I have now watched enough Alzheimer’s diary videos (Who records this grief and posts it on YouTube? Who does this? I think, even though I am as grateful as I am horrified) that it’s very clear that the end of the body will be long after the end of the self. I see that in my notebook I wrote, on four different pages, Possibly Alzheimer’s, which is surprising because I already have no doubts at all.
By moving to the practical, the neurologist signals that we are coming to the end of the appointment. (Maybe she can’t take it anymore, which I understand. Brian doesn’t move an inch, but the affect he usually shows the world is unchanged: affable and easy. I am in a wet fury that this is all the help we will get.) She says that Brian probably should not be driving, even with the GPS, not because he’ll get lost (because of our directional impairment, we barely get where we wish to go, even with the GPS. In the good old days, we once spent an hour in a hotel parking lot, unable to find the exit) but because…Brian jumps in: I might be in an accident. You might kill someone, the neurologist says. We are both silent.

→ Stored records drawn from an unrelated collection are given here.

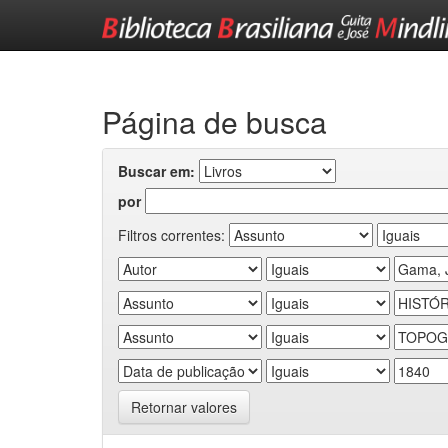
Skip
navigation
Página de busca
Buscar em:
por
Filtros correntes:
Retornar valores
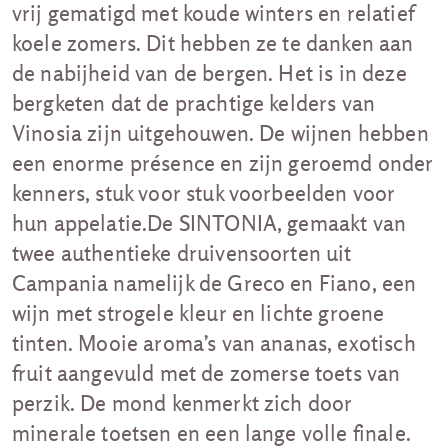
vrij gematigd met koude winters en relatief
koele zomers. Dit hebben ze te danken aan
de nabijheid van de bergen. Het is in deze
bergketen dat de prachtige kelders van
Vinosia zijn uitgehouwen. De wijnen hebben
een enorme présence en zijn geroemd onder
kenners, stuk voor stuk voorbeelden voor
hun appelatie.De SINTONIA, gemaakt van
twee authentieke druivensoorten uit
Campania namelijk de Greco en Fiano, een
wijn met strogele kleur en lichte groene
tinten. Mooie aroma’s van ananas, exotisch
fruit aangevuld met de zomerse toets van
perzik. De mond kenmerkt zich door
minerale toetsen en een lange volle finale.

I figure we will get Lyft on his phone over the weekend. (We do. He can’t figure out how to use it.)
She tells me to go through his wallet and take out most things, all but one credit card, and put in a card with my info on it. She seems to be describing a person who can no longer manage an independent life and I think this cannot be so, because I saw him just that morning, making his oatmeal, with lots of maple syrup and a handful of almonds, and a cup of black tea, spreading The New York Times out before him, with the air of a man getting down to work.

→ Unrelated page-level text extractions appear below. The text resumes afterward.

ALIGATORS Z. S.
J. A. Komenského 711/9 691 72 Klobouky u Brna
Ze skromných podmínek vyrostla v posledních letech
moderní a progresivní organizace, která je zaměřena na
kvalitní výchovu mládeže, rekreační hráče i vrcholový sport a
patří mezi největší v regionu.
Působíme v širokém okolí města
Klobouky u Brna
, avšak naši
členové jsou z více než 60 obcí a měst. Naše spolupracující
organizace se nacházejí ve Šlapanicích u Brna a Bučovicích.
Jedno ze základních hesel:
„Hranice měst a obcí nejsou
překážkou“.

The neurologist asks Brian if he’s the kind of person who gives his info to strangers. He says no, with a laugh, and he adds that he is a very Italian person and his innate paranoia and xenophobia will work to his advantage here. He says these words—paranoia and xenophobia—and I think, See?! See, Doc?
No matter how I fight this, at every sentence, I also see that Brian’s world is about to get very small. One of his great pleasures is overdoing it with the groceries, involving several stops at little markets, cheese shops, the East Haven lady who makes her own Thai BBQ sauce and fries up a bag of plantains for him while he waits. At our old house, we had a refrigerator just for condiments. Even now, my older daughter always says, How can you be only two people and never have an empty fridge? That’s Brian, I say, buyer of burrata, soppressata, Meyer lemons, white peaches, Benton’s ham.
On the way home from the neurologist, who has reminded us to call NeuroAging and to come see her again sometime but no hurry, I offer to drive to Liuzzi’s (a great Italian deli) and he says no. I am as disappointed and stunned as if I’d offered him a blow job on a Sunday night and he’d said he’d rather watch some Scottish mystery.